Could the listing below be returned exactly, with its pictures left out?

=== Supplied data ===

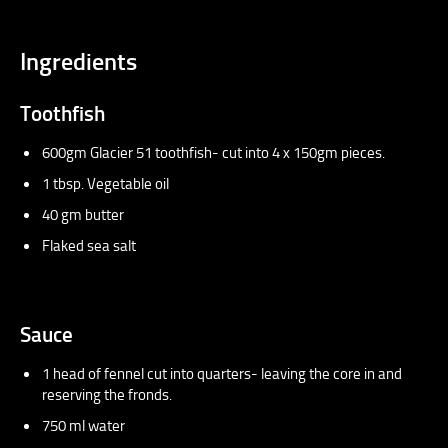
Ingredients
Toothfish
600gm Glacier 51 toothfish- cut into 4 x 150gm pieces.
1 tbsp. Vegetable oil
40 gm butter
Flaked sea salt
Sauce
1 head of fennel cut into quarters- leaving the core in and
reserving the fronds.
750 ml water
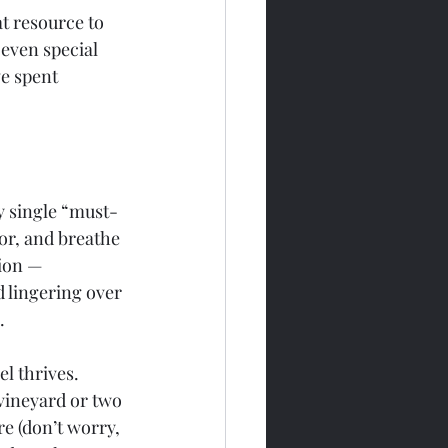
t resource to 
 even special 
e spent 
y single “must-
vor, and breathe 
tion — 
d lingering over 
.
l thrives. 
 vineyard or two 
re (don’t worry,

===

Task result |
Ingredients
Toothfish
600gm Glacier 51 toothfish- cut into 4 x 150gm pieces.
1 tbsp. Vegetable oil
40 gm butter
Flaked sea salt
Sauce
1 head of fennel cut into quarters- leaving the core in and
reserving the fronds.
750 ml water
t resource to 
 even special 
e spent 
y single “must-
vor, and breathe 
tion — 
d lingering over 
.
l thrives. 
 vineyard or two 
re (don’t worry,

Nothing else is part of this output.